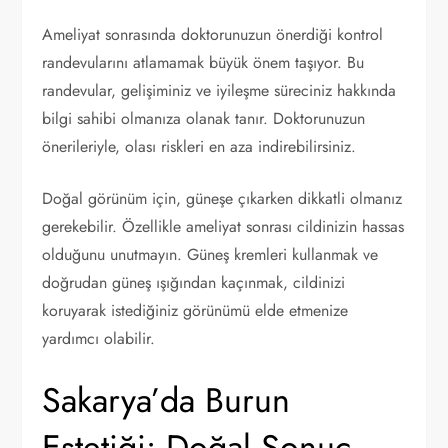
Ameliyat sonrasında doktorunuzun önerdiği kontrol
randevularını atlamamak büyük önem taşıyor. Bu
randevular, gelişiminiz ve iyileşme süreciniz hakkında
bilgi sahibi olmanıza olanak tanır. Doktorunuzun
önerileriyle, olası riskleri en aza indirebilirsiniz.
Doğal görünüm için, güneşe çıkarken dikkatli olmanız
gerekebilir. Özellikle ameliyat sonrası cildinizin hassas
olduğunu unutmayın. Güneş kremleri kullanmak ve
doğrudan güneş ışığından kaçınmak, cildinizi
koruyarak istediğiniz görünümü elde etmenize
yardımcı olabilir.
Sakarya’da Burun
Estetiği: Doğal Sonuç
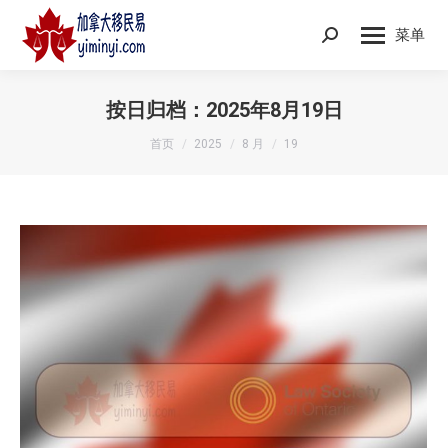
菜单
Search:
按日归档：
2025年8月19日
您在这里：
首页
2025
8 月
19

────────────────────

The problem ▸
Each line from the one containing "doğrudan güneş ışığından kaçınmak, cildinizi" down to the final line of the records above must be reproduced exactly; no pictures go into the copy.

Solution to the problem ▸
doğrudan güneş ışığından kaçınmak, cildinizi
koruyarak istediğiniz görünümü elde etmenize
yardımcı olabilir.
Sakarya’da Burun
Estetiği: Doğal Sonuç
菜单
Search:
按日归档：
2025年8月19日
您在这里：
首页
2025
8 月
19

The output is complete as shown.